= Edward Kresge =

American scientist (1935–2023)

Edward N. Kresge (July 31, 1935 – October 30, 2023) was an American Exxon scientist, noted for his development of ethylene-propylene viscosity index modifiers, polyolefin thermoplastic elastomers, and tailored molecular weight density EPDM elastomers.

==Life and career==
Kresge was born on July 31, 1935. He earned his Ph.D. from the University of Florida.

Kresge joined Exxon in 1961, working under Francis P. Baldwin and later Albert M. Gessler. He retired from Exxon in 1993. His most cited work was a collaboration on the topic of copolymer compatibilizers with notable coworkers Sudhin Datta and David J. Lohse.

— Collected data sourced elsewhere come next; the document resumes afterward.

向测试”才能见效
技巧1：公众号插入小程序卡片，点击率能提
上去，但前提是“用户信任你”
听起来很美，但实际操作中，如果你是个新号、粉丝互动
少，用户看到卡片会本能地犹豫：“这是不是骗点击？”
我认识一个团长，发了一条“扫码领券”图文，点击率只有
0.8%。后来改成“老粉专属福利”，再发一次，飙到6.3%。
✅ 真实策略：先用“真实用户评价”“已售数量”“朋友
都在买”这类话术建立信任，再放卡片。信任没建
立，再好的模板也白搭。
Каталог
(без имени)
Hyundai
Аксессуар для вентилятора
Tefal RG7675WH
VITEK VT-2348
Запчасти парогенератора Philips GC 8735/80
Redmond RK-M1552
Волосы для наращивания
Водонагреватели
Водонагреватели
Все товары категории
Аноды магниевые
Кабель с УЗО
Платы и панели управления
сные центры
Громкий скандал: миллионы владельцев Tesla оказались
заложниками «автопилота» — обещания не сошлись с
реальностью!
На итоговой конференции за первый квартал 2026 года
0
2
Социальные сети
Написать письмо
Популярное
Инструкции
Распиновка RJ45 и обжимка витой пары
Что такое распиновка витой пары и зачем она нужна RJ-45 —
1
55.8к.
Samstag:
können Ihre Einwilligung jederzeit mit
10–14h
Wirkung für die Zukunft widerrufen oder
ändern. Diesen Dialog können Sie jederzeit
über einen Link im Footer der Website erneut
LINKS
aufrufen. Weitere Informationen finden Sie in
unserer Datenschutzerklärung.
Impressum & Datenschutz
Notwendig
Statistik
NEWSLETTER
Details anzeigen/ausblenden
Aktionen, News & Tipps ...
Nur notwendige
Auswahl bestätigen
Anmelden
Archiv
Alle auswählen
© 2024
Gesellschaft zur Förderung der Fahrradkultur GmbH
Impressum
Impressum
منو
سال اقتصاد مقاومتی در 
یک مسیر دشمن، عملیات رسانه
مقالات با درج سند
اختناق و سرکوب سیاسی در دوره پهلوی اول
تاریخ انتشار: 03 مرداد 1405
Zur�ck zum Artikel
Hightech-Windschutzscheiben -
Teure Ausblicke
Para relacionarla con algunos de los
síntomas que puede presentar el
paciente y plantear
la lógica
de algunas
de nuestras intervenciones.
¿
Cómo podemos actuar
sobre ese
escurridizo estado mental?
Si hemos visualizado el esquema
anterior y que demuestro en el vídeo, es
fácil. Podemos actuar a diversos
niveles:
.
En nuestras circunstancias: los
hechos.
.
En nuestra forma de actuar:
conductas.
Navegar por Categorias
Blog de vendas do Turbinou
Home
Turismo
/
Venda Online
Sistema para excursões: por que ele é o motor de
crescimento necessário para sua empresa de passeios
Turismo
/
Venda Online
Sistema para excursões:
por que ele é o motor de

Kresge died on October 30, 2023, at the age of 88.

==Awards==
- 1976 – National Inventors Hall of Fame Medal.
- 1993 – Arnold Smith Award from the ACS Rubber Division.
- 1995 – Melvin Mooney Distinguished Technology Award
- 1998 – Midgley award of the American Chemical Society for his role in the development of thermoplastic elastomer polyolefin blends for automobile bumpers
- 2010 – Charles Goodyear Medal of the Rubber Division of the American Chemical Society.